In addition to the dial in numbers being called and the TFA status might you want the phone number being called from? I ask this because most 800 numbers have ANI on them and you should be able to track if a number has called you and not been able to connect.

Of course some people might not want to give out their home phone numbers but I would hope somebody who is having this problem would. If I was having this issue I would give you all the information but my DirecTivo's have not had to dial that number in years and I don't want to do a clear and delete everything to test it.


----------



## dcstager

Tivo doesn't have a test unit to troubleshoot this?


----------



## Budget_HT

dcstager said:


> Tivo doesn't have a test unit to troubleshoot this?


TiVoJerry already said they could not replicate the problem in their test environment, which might be why he is asking for help from users experiencing the problem. Perhaps it does not affect everyone.


----------



## TiVoJerry

We've been testing and experienced a failure or two but do not have a pattern yet. I'd been hoping for TSNs and/or numbers so I can see what numbers these units are calling. I need raw data from those experiencing the issue and have yet to get anything I can use. 
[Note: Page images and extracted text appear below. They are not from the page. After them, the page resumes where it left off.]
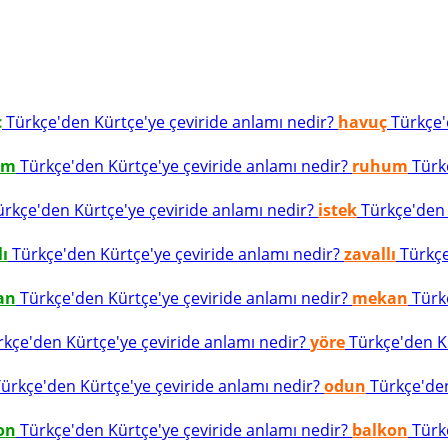
ç
Türkçe'den Kürtçe'ye çeviride anlamı nedir?
havuç
Türkçe'd
um
Türkçe'den Kürtçe'ye çeviride anlamı nedir?
ruhum
Türkç
rkçe'den Kürtçe'ye çeviride anlamı nedir?
istek
Türkçe'den K
lı
Türkçe'den Kürtçe'ye çeviride anlamı nedir?
zavallı
Türkçe
an
Türkçe'den Kürtçe'ye çeviride anlamı nedir?
mekan
Türkç
kçe'den Kürtçe'ye çeviride anlamı nedir?
yöre
Türkçe'den Kü
ürkçe'den Kürtçe'ye çeviride anlamı nedir?
odun
Türkçe'den
on
Türkçe'den Kürtçe'ye çeviride anlamı nedir?
balkon
Türkç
At the very least, I really need you guys to list the numbers you're trying to reach directly. ANI information (number you are calling from) can be sent to me directly via PM since it could certainly be useful. Right now we don't have enough information to narrow our focus. Help us to help you.


----------



## stevel

I just sent my info - sorry it took me a while to get it together.


----------



## RS4

shibby191 said:


> CIR is getting there. I didn't mean to say it was all the way there. I think we all agree there should be an editable list but there isn't. Sure the improvements haven't helped you but they are helping a lot of people and the potential is sky high to be honest. We'll see if they can deliver on it.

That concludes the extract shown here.